Horrible Jokes

So my best friend and I were having a conversation sparked by that most recent post of mine. We were discussing whether it was acceptable, even as a cathartic joke, to talk about burning (fictional and/or non-specific) people and scattering their ashes on the wind. We concluded that it could be acceptable in some contexts. But that brought up another joke, that was subtly different:

Q: How many men does it take to wallpaper a bedroom?

A: Only one if you slice him thin enough.

Now, my best friend is actually the same person who first told me this joke 20 years ago, so I was a bit surprised to hear her say that this joke was never acceptable. She went so far as to say she should never have told it. On the other hand, I think it’s completely unacceptable to tell such a joke for laughs in any public context you could find in Canada today – and likewise in any public context you could find in the US today – but that when she first heard it in the 1980s the context was sufficiently different that it could be (and was) acceptable in at least some contexts. Where she first heard it was during an ongoing anti-war protest. It was a women-only camp that was set up to protest and to monitor activity related to the Pershing II missiles (nuclear tipped missiles with a range that shifted during development and production, but was ultimately ~1000 miles or 1500-1800 km) designed to be deployed in Europe. Everyone at the camp being seriously committed to non-violence contributed, I believe, to the context that made the joke acceptable in the time and place originally told. It also matters (to me, anyway) that “humor” about violence against women was still not merely acceptable, but financially rewarded. this is, after all, long after “To the moon, Alice,” and still before Andrew Dice Clay would sell out venues to thousands of people eager to hear “jokes” like:

I give [women] what they want.

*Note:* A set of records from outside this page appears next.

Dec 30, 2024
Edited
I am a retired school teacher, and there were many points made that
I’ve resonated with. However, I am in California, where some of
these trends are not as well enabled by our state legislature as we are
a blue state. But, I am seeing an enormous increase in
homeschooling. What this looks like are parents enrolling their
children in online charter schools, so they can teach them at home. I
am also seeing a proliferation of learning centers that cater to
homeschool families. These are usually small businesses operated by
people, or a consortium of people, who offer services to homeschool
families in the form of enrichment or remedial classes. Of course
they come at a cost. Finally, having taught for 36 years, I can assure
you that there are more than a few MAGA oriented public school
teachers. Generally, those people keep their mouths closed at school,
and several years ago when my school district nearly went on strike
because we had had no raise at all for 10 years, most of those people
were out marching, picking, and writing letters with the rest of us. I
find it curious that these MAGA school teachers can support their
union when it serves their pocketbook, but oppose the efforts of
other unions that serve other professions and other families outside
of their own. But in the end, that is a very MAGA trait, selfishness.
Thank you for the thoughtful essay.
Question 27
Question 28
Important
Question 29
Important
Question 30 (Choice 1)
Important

Pull their hair, rap ’em in the head a few times, say all the little things they want to hear, like ‘Fuck, pig, howl, skank.

Emphasis added.

For me, although the discussion at the peace camp wasn’t this context, the joke would also have been acceptable when told in a way that was designed to provoke a reaction (“hey, that ain’t fair to men!”) and then to use that reaction to make society better (“But you accept that unfairness from men comedians … if you interrupt and question this joke, are you going to interrupt and question misogynist jokes?”).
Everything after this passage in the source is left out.